═══ SUPPLIED RECORDS

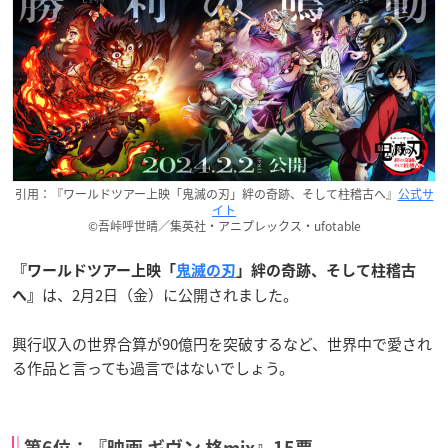
引用：『ワールドツアー上映「鬼滅の刃」絆の奇跡、そして柱稽古へ』
公式サ
イト
©吾峠呼世晴／集英社・アニプレックス・ufotable
『ワールドツアー上映「
鬼滅の刃
」絆の奇跡、そして柱稽古
は、2月2日（金）に公開されました。
へ』
興行収入の世界合算が90億円を突破するなど、世界中で愛され
る作品と言っても過言ではないでしょう。
第6位：『映画 ギヴン 柊mix』15票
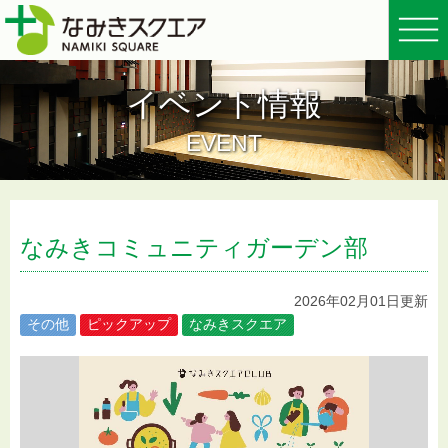
イベント情報
EVENT
なみきコミュニティガーデン部
2026年02月01日更新
その他
ピックアップ
なみきスクエア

══════

■ **INSTRUCTIONS FOR THE TASK**: Identify each line in the entries with the word "絆の奇跡" and copy it.

■ **OUTPUT FOR THIS EXERCISE**:
引用：『ワールドツアー上映「鬼滅の刃」絆の奇跡、そして柱稽古へ』
」絆の奇跡、そして柱稽古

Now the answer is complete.